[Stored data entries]
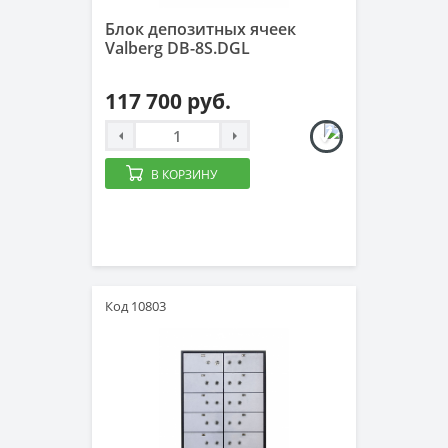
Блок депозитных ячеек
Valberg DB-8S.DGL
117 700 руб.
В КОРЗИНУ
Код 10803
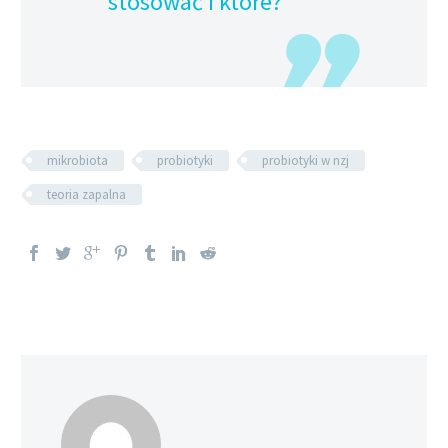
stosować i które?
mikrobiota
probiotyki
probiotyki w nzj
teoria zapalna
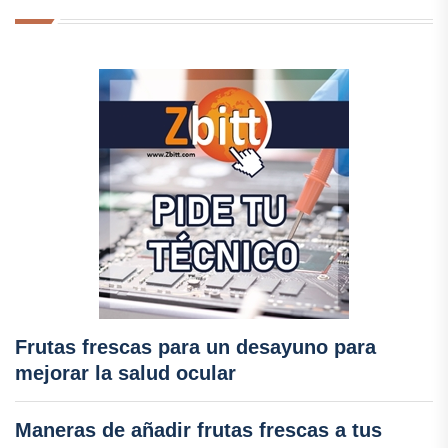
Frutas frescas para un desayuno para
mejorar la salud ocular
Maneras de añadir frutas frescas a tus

◆ Exercise goal ◆
Show all lines from the data that contain "frescas".

◆ Finished task ◆
Frutas frescas para un desayuno para
Maneras de añadir frutas frescas a tus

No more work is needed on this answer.